Re: Kafka connect JDBC DB SCNs

Posted by Chris Riccomini <cr...@apache.org>.

Hey all,

Some more details on my question. My concern about using even IDs on
immutable tables as a way to replicate data seems to be confirmed, at least
for InnoDB if not configured properly. This page:

http://dev.mysql.com/doc/refman/5.7/en/innodb-auto-increment-handling.html

Describes how auto increment IDs can get out of order. I have replicated
this issue on my local machine (see example below the fold) with all three
innodb_autoinc_lock_modes (1, 2, and 3). They all show the same results.

As far as I can tell, at least with MySQL+InnoDB, it seems to me that the
JDBC connector has no way to configure it such that it isn't at risk of
dropping data on incremental DB polls (whether you use incrementing,
timestamp, or timestamp+incrementing).

I'm curious if anyone has any thoughts on this. Again, the link I showed in
the above email suggests that this is a problem with Oracle as well. Are
people seeing data loss with the JDBC driver on high-write-load tables? I
would be surprised if they weren't.

Several solutions covered in that PDF are of interest:

1. The look-back based approach (NOW() - 1 minute, or MAX(id) - 100). This
will lead to significant duplication in the Kafka topic. Even with log
compaction enabled, this will be annoying to users that are reading the
feed in realtime.
2. Some kind of pre-query assignment. Essentially a field that's set to
NULL on insert. Every update sets the field back to NULL. An async process
periodically wakes up and sets the field to a monotonically increasing ID.
In the PDF, they suggest SCN for Oracle. MySQL doesn't easily expose this,
but I think UNIX_TIMESTAMP() would suffice as long as the updates don't
happen too frequently.

For (2), one idea would be to add the ability int he JDBC connector to add
a pre-query, which could be executed just before the SELECT. In this mode,
you could execute an UPDATE my_table SET scn = UNIX_TIMESTAMP() WHERE scn =
NULL. As far as I can tell, with MySQL, this would involve using a trigger
to update the `scn` field back to NULL whenever an update on the row occurs.

Cheers,
Chris

----------

#### Start with an empty table

mysql> select * from funding_instructions;

Empty set (0.00 sec)

#### Create a transaction, and insert a row with state=2, but don't commit
(this is done in another terminal).

mysql> begin;

Query OK, 0 rows affected (0.00 sec)

mysql> insert into funding_instructions (state) VALUES (2);

Query OK, 1 row affected, 4 warnings (0.00 sec)

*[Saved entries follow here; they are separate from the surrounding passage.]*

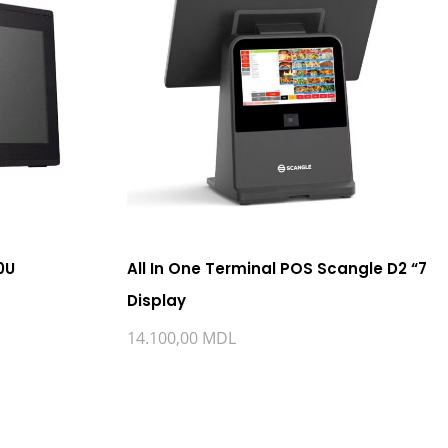
0U
All In One Terminal POS Scangle D2 “7
Display
14.100,00
MDL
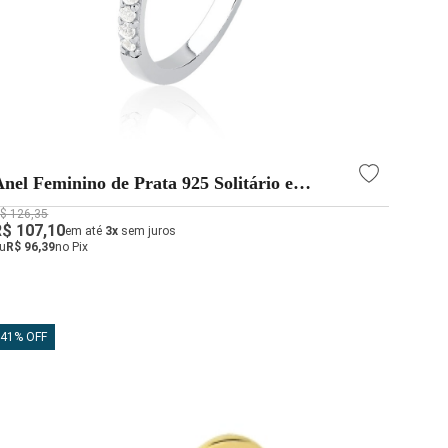
Anel Feminino de Prata 925 Solitário e
Zircônia Quadrada
$ 126,35
R$ 107,10
em até
3x
sem juros
u
R$ 96,39
no Pix
41% OFF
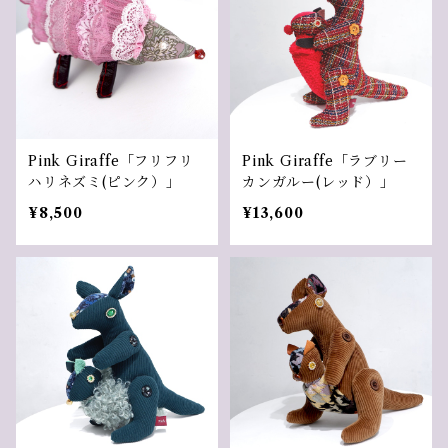
Pink Giraffe「フリフリ
Pink Giraffe「ラブリー
ハリネズミ(ピンク）」
カンガルー(レッド）」
¥8,500
¥13,600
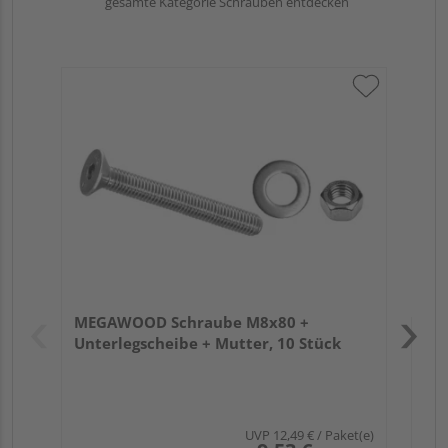
gesamte Kategorie Schrauben entdecken
ME
7,
Boh
Verk
Hol
MEGAWOOD Schraube M8x80 +
Köl
Unterlegscheibe + Mutter, 10 Stück
UVP
12,49 €
/ Paket(e)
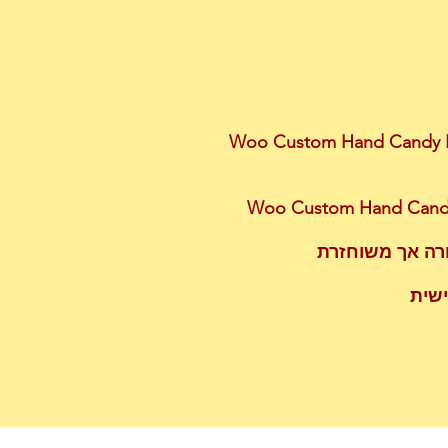
גוף מותאמת אישית, חליפת גוף שבורה אך משוחזרת, חרוזים מאת Woo Custom Hand Candy Body
ישית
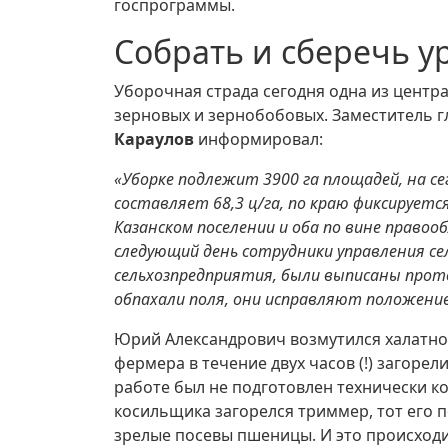
госпрограммы.
Собрать и сберечь у
Уборочная страда сегодня одна из центра
зерновых и зернобобовых. Заместитель г
Караулов
информировал:
«Уборке подлежит 3900 га площадей, на 
составляет 68,3 ц/га, по краю фиксируется
Казанском поселении и оба по вине правоо
следующий день сотрудники управления се
сельхозпредприятия, были выписаны про
обпахали поля, они исправляют положение
Юрий Александрович возмутился халатнос
фермера в течение двух часов (!) загоре
работе был не подготовлен технически к
косильщика загорелся триммер, тот его 
зрелые посевы пшеницы. И это происходи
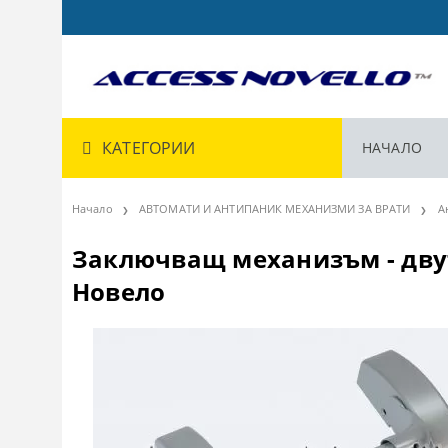
КАТЕГОРИИ
НАЧАЛО
Начало
АВТОМАТИ И АНТИПАНИК МЕХАНИЗМИ ЗА ВРАТИ
А
Заключващ механизъм - двут
Новело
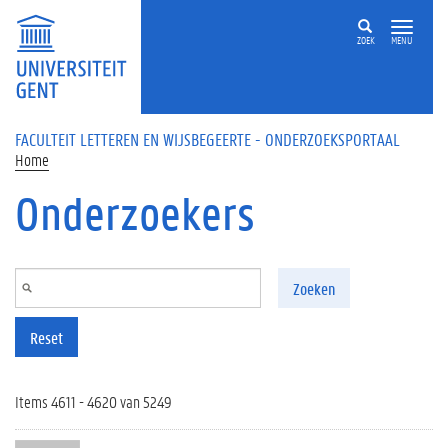
Overslaan en naar de inhoud gaan
ZOEK
MENU
FACULTEIT LETTEREN EN WIJSBEGEERTE - ONDERZOEKSPORTAAL
Home
Onderzoekers
Zoeken
Reset
Items 4611 - 4620 van 5249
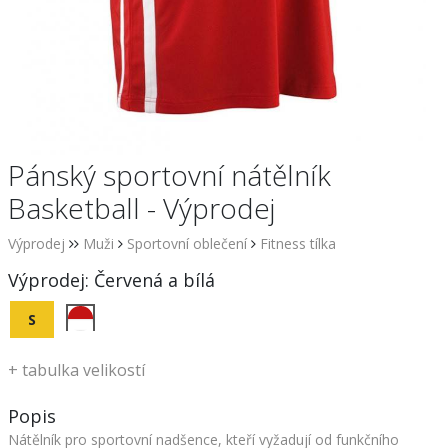
Pánský sportovní nátělník
Basketball - Výprodej
Výprodej
Muži
Sportovní oblečení
Fitness tílka
Výprodej:
Červená a bílá
S
+
tabulka velikostí
Popis
Nátělník pro sportovní nadšence, kteří vyžadují od funkčního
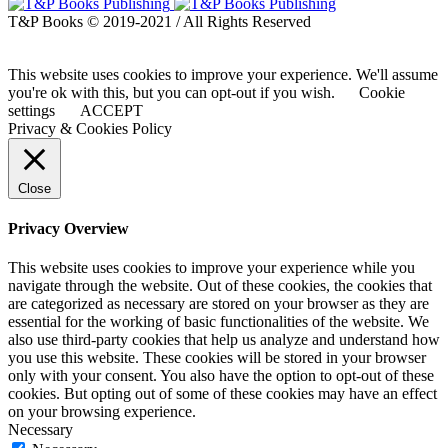
T&P Books © 2019-2021 / All Rights Reserved
This website uses cookies to improve your experience. We'll assume
you're ok with this, but you can opt-out if you wish.
Cookie
settings
ACCEPT
Privacy & Cookies Policy
Close
Privacy Overview
This website uses cookies to improve your experience while you
navigate through the website. Out of these cookies, the cookies that
are categorized as necessary are stored on your browser as they are
essential for the working of basic functionalities of the website. We
also use third-party cookies that help us analyze and understand how
you use this website. These cookies will be stored in your browser
only with your consent. You also have the option to opt-out of these
cookies. But opting out of some of these cookies may have an effect
on your browsing experience.
Necessary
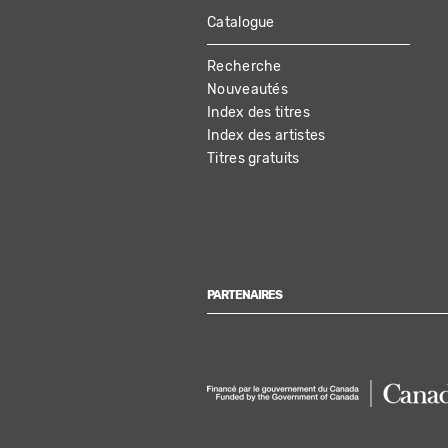
Catalogue
MAIN
Recherche
NAVIGATION
Nouveautés
Index des titres
Index des artistes
Titres gratuits
PARTENAIRES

#### Outside of the transaction in the main terminal, insert a second row
with state=3

mysql> insert into funding_instructions (state) VALUES (3);

Query OK, 1 row affected, 4 warnings (0.00 sec)

#### Now you see only the second row that was inserted. Note the ID.

mysql> select * from funding_instructions;

+----------+-------+------+--------+----------+-------+----------+-------------+-------------+---------+------------+------+-----------------------------+

| id       | state | type | amount | currency | batch | litle_id |
modify_time | create_time | version | payment_id | mid  |
funds_transfer_request_date |

+----------+-------+------+--------+----------+-------+----------+-------------+-------------+---------+------------+------+-----------------------------+

| 25607888 |     3 |    0 |      0 | XXX      | NULL  | NULL     |
  0 |           0 |       0 |          0 | NULL |
NULL |

+----------+-------+------+--------+----------+-------+----------+-------------+-------------+---------+------------+------+-----------------------------+

1 row in set (0.00 sec)

#### Now commit the first transaction.

mysql> commit;

Query OK, 0 rows affected (0.00 sec)

#### Now look at your results. Note that the smaller ID now appears. This
breaks strict ID-based replication, even if the table is append-only.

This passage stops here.